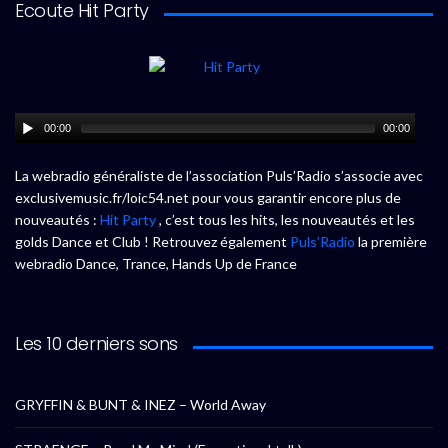
Ecoute Hit Party
00:00
00:00
La webradio généraliste de l’association Puls’Radio s’associe avec
exclusivemusic.fr/loic54.net pour vous garantir encore plus de
nouveautés :
Hit Party
, c’est tous les hits, les nouveautés et les
golds Dance et Club ! Retrouvez également
Puls’Radio
la première
webradio Dance, Trance, Hands Up de France
Les 10 derniers sons
GRYFFIN & BUNT & INEZ – World Away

| What is needed |
A word-for-word reprint of the listing above is needed, minus the pictures.

| Solution below |
Ecoute Hit Party
00:00
00:00
La webradio généraliste de l’association Puls’Radio s’associe avec
exclusivemusic.fr/loic54.net pour vous garantir encore plus de
nouveautés :
Hit Party
, c’est tous les hits, les nouveautés et les
golds Dance et Club ! Retrouvez également
Puls’Radio
la première
webradio Dance, Trance, Hands Up de France
Les 10 derniers sons
GRYFFIN & BUNT & INEZ – World Away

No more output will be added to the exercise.